Regulatory Views on Excipients

When it comes to excipients, quality attributes are just as critical. Just ask the global
regulators and pharmacopeias.

Excipients may be defined as the constituents of the pharmaceutical form administered

to the patient, other than the active substance (5). In the European Pharmacopoeia, they
are also defined as substances for pharmaceutical use, organic or inorganic substances,
for the production of medicinal products for human or veterinary use.

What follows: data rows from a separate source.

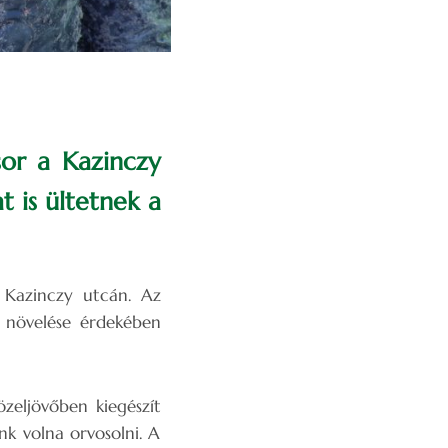
sor a Kazinczy
t is ültetnek a
a Kazinczy utcán. Az
k növelése érdekében
özeljövőben kiegészít
nk volna orvosolni. A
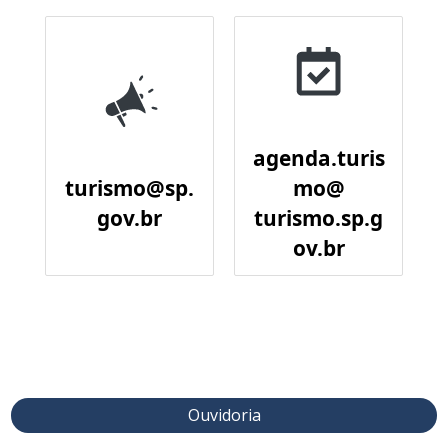
agenda.turis
turismo@sp.
mo@
gov.br
turismo.sp.g
ov.br
Ouvidoria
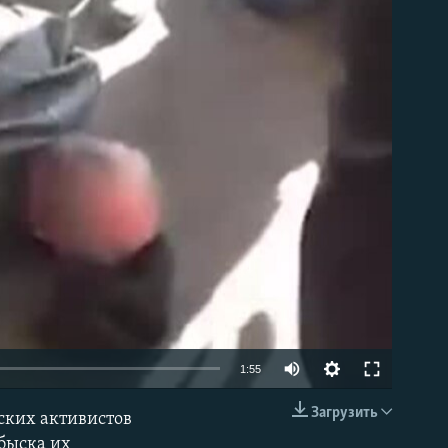
able
1:55
Загрузить
ских активистов
EMBED
обыска их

During pharmaceutical development ICHQ8 (R2) (3), the quality target product profile
(QTPP) is defined and the critical quality attributes (CQAs) of the drug product
(characteristics having an impact on product quality) are identified. Consequently, the
critical quality attributes of the drug substance and excipients are determined by
selecting the type and amount of excipients to deliver a drug product of the desired
quality.

In addition, the ability of excipients to provide their intended function, and to perform
throughout the intended drug product shelf life, should be demonstrated during
pharmaceutical development (3).

The European Pharmacopoeia also developed a general text on the functionality-related

characteristics (FRCs) of excipients (Eur.Ph ; 5.15). The intended function of each
excipient is to guarantee the required physicochemical and biopharmaceutical
properties of the pharmaceutical preparation, and the functionality of each excipient is
determined by its physical and chemical attributes that need to be evaluated only in the
context of a particular formulation and manufacturing process.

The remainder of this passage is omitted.